Aktivis memuji keputusan pemerintah setelah protes atas mahasiswa non-Muslim yang dipaksa memakai jilbab.
Aktivis Indonesia memuji keputusan pemerintah untuk melarang sekolah umum mewajibkan pakaian religius, sebuah langkah yang menyusul kemarahan nasional atas siswa non-Muslim yang dipaksa mengenakan jilbab.
Peneliti Human Rights Watch Andreas Harsono mengatakan sekolah di lebih dari 20 provinsi masih mewajibkan pakaian religius dalam kode berpakaian mereka, jadi keputusan itu merupakan langkah positif.
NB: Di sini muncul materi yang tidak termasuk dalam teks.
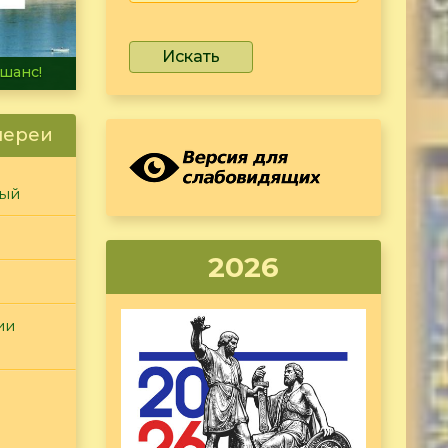
Искать
не тонет
лереи
ный
2026
ии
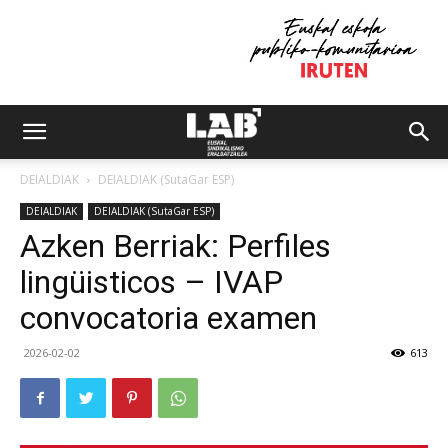
DEIALDIAK
DEIALDIAK (SutaGar ESP)
DEIALDIAK
DEIALDIAK (SutaGar ESP)
Azken Berriak: Perfiles
lingüisticos – IVAP
convocatoria examen
2026-02-02
613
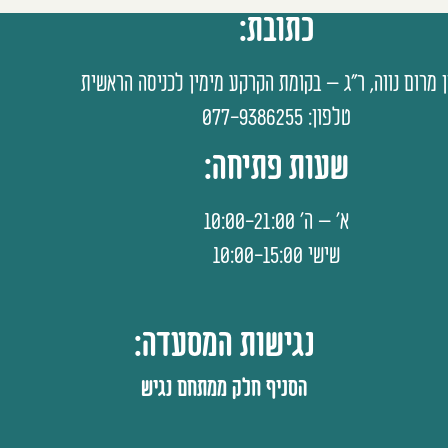
כתובת:
ן מרום נווה, ר"ג – בקומת הקרקע מימין לכניסה הראשית
טלפון: 077-9386255
שעות פתיחה:
א' – ה' 10:00-21:00
שישי 10:00-15:00
נגישות המסעדה:
הסניף חלק ממתחם נגיש​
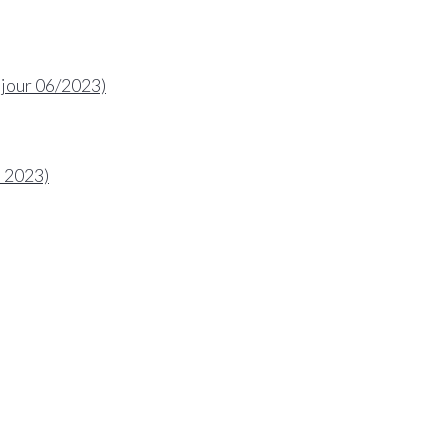
 jour 06/2023)
e 2023)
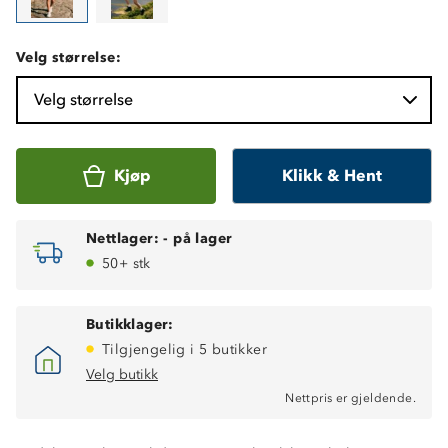
Velg størrelse:
Velg størrelse
Kjøp
Klikk & Hent
Nettlager:
-
på lager
50+ stk
Butikklager:
Tilgjengelig i 5 butikker
Velg butikk
Nettpris er gjeldende.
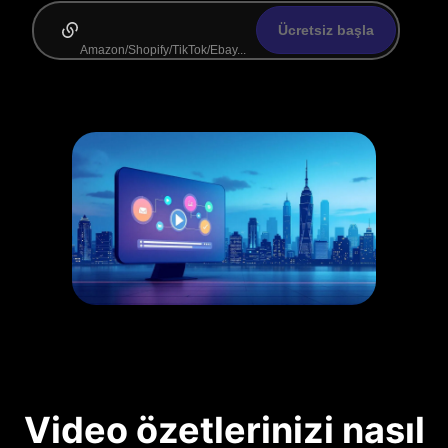
Ücretsiz başla
Video özetlerinizi nasıl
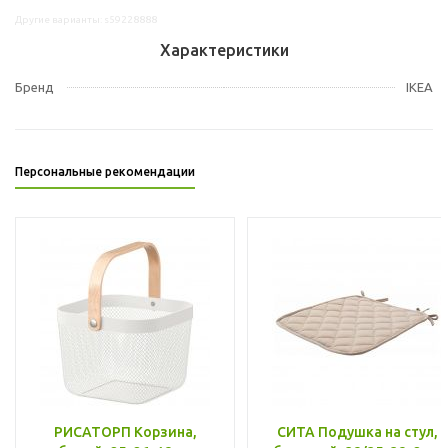
Другие варианты: s59228888
Характеристики
Бренд
IKEA
Персональные рекомендации
РИСАТОРП Корзина,
СИТА Подушка на стул,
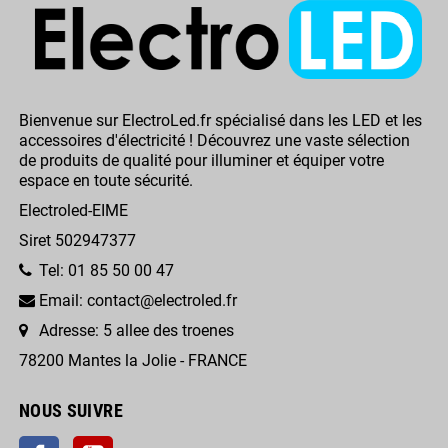
Bienvenue sur ElectroLed.fr spécialisé dans les LED et les
accessoires d'électricité ! Découvrez une vaste sélection
de produits de qualité pour illuminer et équiper votre
espace en toute sécurité.
Electroled-EIME
Siret 502947377
Tel: 01 85 50 00 47
Email: contact@electroled.fr
Adresse: 5 allee des troenes
78200 Mantes la Jolie - FRANCE
NOUS SUIVRE
Facebook
YouTube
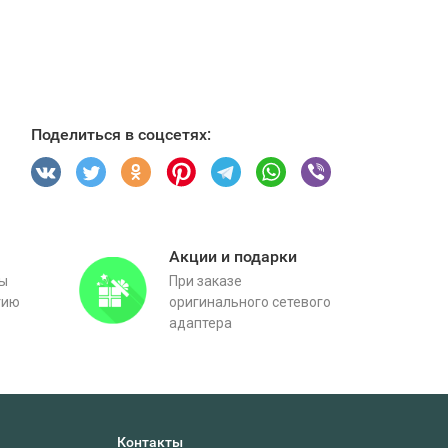
Поделиться в соцсетях:
Акции и подарки
вы
При заказе
тию
оригинального сетевого
адаптера
Контакты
“Banyak sekolah negeri yang mewajibkan siswi dan guru perempuan untuk mengenakan jilbab yang seringkali menyebabkan perundungan, intimidasi, tekanan sosial dan dalam beberapa kasus pengunduran diri paksa,” katanya, Kamis.
Indonesia secara resmi mengakui enam agama – hampir 90% populasinya adalah Muslim – tetapi kekhawatiran telah berkembang dalam beberapa tahun terakhir bahwa interpretasi Islam yang lebih konservatif mendorong intoleransi agama.
Aktivis hak asasi manusia di Indonesia memuji keputusan pemerintah untuk melarang sekolah umum mewajibkan pakaian religius, sebuah langkah yang mengikuti kemarahan nasional atas siswa Kristen yang dipaksa mengenakan jilbab. https://t.co/TnrYLluaWW pic.twitter.com/XJMHuHqjJa
– Andreas Harsono (@andreasharsono) 4 Februari 2021
Penandatanganan keputusan pemerintah tentang pakaian keagamaan dalam kode pakaian sekolah pada hari Rabu terjadi beberapa minggu setelah sebuah sekolah di provinsi Sumatera Barat mewajibkan siswa perempuan non-Muslim untuk mengenakan jilbab.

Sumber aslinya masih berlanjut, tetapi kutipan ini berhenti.